Con la primavera no sólo llegan las flores y las abejas, ¡que ya podemos cuidarlas, ya!, siendo como son indicativos de nuestra salud. Es tiempo también de una de las mayores plagas del consumismo, un consumismo que, por otra parte, existe todo el año pero con picos de insoportable ligereza como el de ahora: la época de las comuniones. Picos que, curiosamente, están relacionados con la religión católica, como la Navidad o San Valentín, que ya me diréis vosotros cómo se come eso de que un santo se enamore si la Iglesia predica el celibato (y sí, he escrito predica y no practica expresamente y ya me entendéis).

Vaya de antemano que la creencia de cada persona merece todos mis respetos, al igual que su ideología o tendencia sexual, y que seguro que debe haber familias que con buena voluntad celebran la comunión con total y honesta coherencia. El caso es, sin embargo, que nos encontramos inmersos en una vorágine de vergüenza ajena. Por una parte, tenemos aquellos a quienes la fe no les importa demasiado, por no decir nada, pero que igualmente hacen hacer la comunión a sus hijos (sí, hacen hacer, imperativo) por la fiesta, el convite y todo aquello que sus amiguitos también la hacen. Por otra, nos encontramos a los que son creyentes, pero que predican poco con el ejemplo de humildad y austeridad de su dios y convierten la comunión en una especie de boda anticipada de la criatura.

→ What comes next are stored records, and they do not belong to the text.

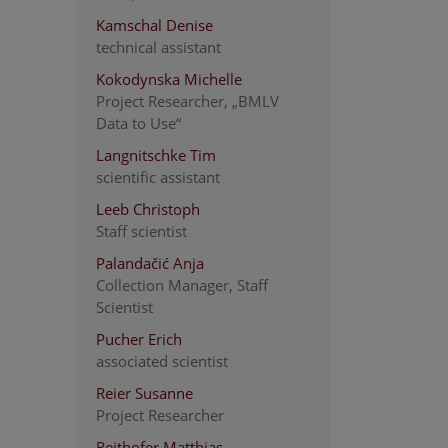
Kamschal Denise
technical assistant
Kokodynska Michelle
Project Researcher, „BMLV
Data to Use“
Langnitschke Tim
scientific assistant
Leeb Christoph
Staff scientist
Palandačić Anja
Collection Manager, Staff
Scientist
Pucher Erich
associated scientist
Reier Susanne
Project Researcher
Reithofer Matthias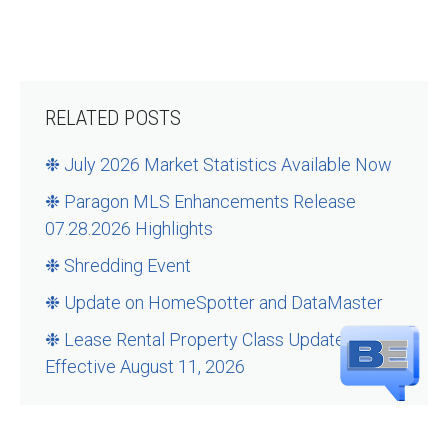
RELATED POSTS
❉ July 2026 Market Statistics Available Now
❉ Paragon MLS Enhancements Release
07.28.2026 Highlights
❉ Shredding Event
❉ Update on HomeSpotter and DataMaster
❉ Lease Rental Property Class Updates –
Effective August 11, 2026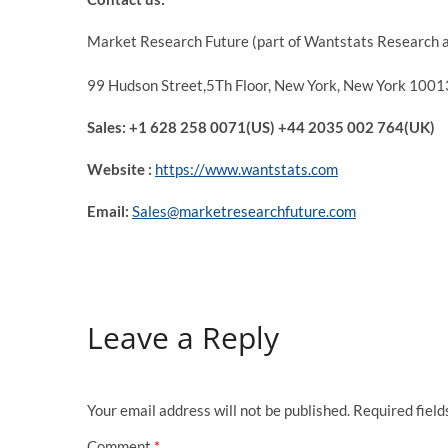
Market Research Future (part of Wantstats Research a
99 Hudson Street,5Th Floor, New York, New York 10013
Sales: +1 628 258 0071(US) +44 2035 002 764(UK)
Website :
https://www.wantstats.com
Email:
Sales@marketresearchfuture.com
Leave a Reply
Your email address will not be published.
Required fiel
Comment
*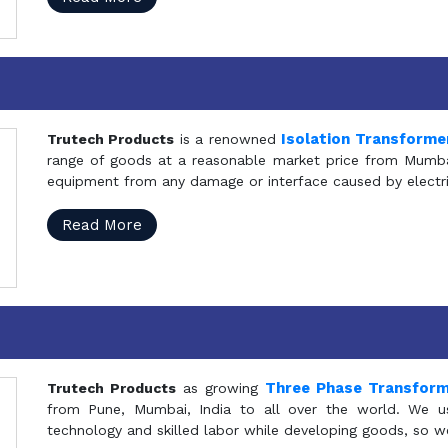
Isolation Transforme
Trutech Products
is a renowned
range of goods at a reasonable market price from Mumbai
equipment from any damage or interface caused by electric
Read More
Three Phase Transfor
Trutech Products
as growing
from Pune, Mumbai, India to all over the world. We u
technology and skilled labor while developing goods, so w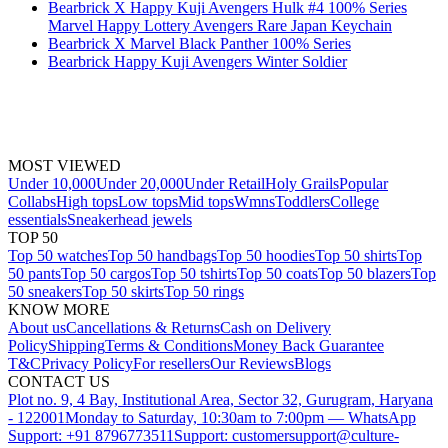
Bearbrick X Happy Kuji Avengers Hulk #4 100% Series
Marvel Happy Lottery Avengers Rare Japan Keychain
Bearbrick X Marvel Black Panther 100% Series
Bearbrick Happy Kuji Avengers Winter Soldier
MOST VIEWED
Under 10,000
Under 20,000
Under Retail
Holy Grails
Popular
Collabs
High tops
Low tops
Mid tops
Wmns
Toddlers
College
essentials
Sneakerhead jewels
TOP 50
Top 50 watches
Top 50 handbags
Top 50 hoodies
Top 50 shirts
Top
50 pants
Top 50 cargos
Top 50 tshirts
Top 50 coats
Top 50 blazers
Top
50 sneakers
Top 50 skirts
Top 50 rings
KNOW MORE
About us
Cancellations & Returns
Cash on Delivery
Policy
Shipping
Terms & Conditions
Money Back Guarantee
T&C
Privacy Policy
For resellers
Our Reviews
Blogs
CONTACT US
Plot no. 9, 4 Bay, Institutional Area, Sector 32, Gurugram, Haryana
- 122001
Monday to Saturday, 10:30am to 7:00pm — WhatsApp
Support: +91 8796773511
Support: customersupport@culture-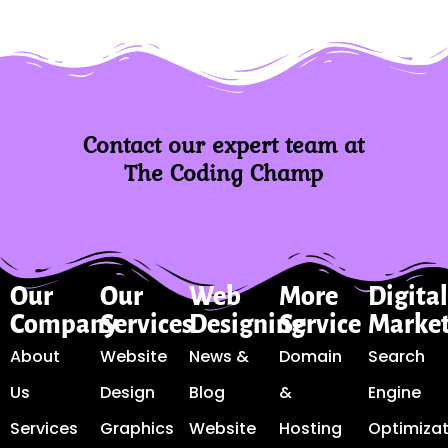
Contact our expert team at
The Coding Champ
Our
Our
Web
More
Digita
Company
Services
Designing
Service
Marke
About
Website
News &
Domain
Search
Us
Design
Blog
&
Engine
Services
Graphics
Website
Hosting
Optimizat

Si eres la nota discordante que plantea que quizás nos estamos pasando, que tal vez es un poco inmoral gastarse el sueldo en blondas y joyas, entonces serás el ojo de todas las críticas

Nos desbordan listas inacabables de regalos ―el ochenta por ciento de los cuales, y soy generosa, innecesarios―, vestidos de marca como si el altar fuera una pasarela ―quizá lo es― y unas comidas interminables y caras. No hay margen para el disenso o tiempo para cuestionarse nada. Todo va rápido, tiramos millas y ¿dónde vas Vicente? pues para allá todos en rebaño. Salir adelante o entrar poco, en este juego, no es tarea fácil y tiene su coste. Si eres la nota discordante que plantea que quizás nos estamos pasando, que tal vez es un poco inmoral gastarse el sueldo en blondas y joyas, entonces serás el ojo de todas las críticas; eso sí, con la dignidad y la libertad intactas y oyendo los rumores por detrás de la espalda y nunca exactamente de cara, que la fiesta tiene que continuar.

Y allí están ellas, criaturas de 8 o 9 años (¡por favor!) sin saber exactamente por qué, con una cruz colgada en el cuello que si pesara lo que vale, el niño caería en seco al suelo, redondo. Niñas en la peluquería aguantando la lagrimita del dolor que les causa la trenza demasiado estirada o la cola tensada. "¡Aguanta, mujer, que mira qué guapa quedarás!". ¡Sí, claro! ¡Toca aguantar por el qué dirán si no la haces, porque los padres quieren fardar, por lo preciosa que te dejaremos (como si ya no lo fuesen, por sí mismas, bonitas a esta edad), porque la tradición te empuja, porque hay que hacer la primera comunión!

A veces pienso que ojalá llegue el día que se pueda hacer la última comunión y no se obligue más a los menores a comulgar con ruedas de molino, a peinarse a la moda, a vestirse de diseño, a tener más regalos de los que puede asimilar, a no poder salir del círculo de una sociedad que ha perdido el norte y que convierte ilusión en competición, en base a unos principios que predica pero no practica, como aquello que decía al principio, ya me entendéis.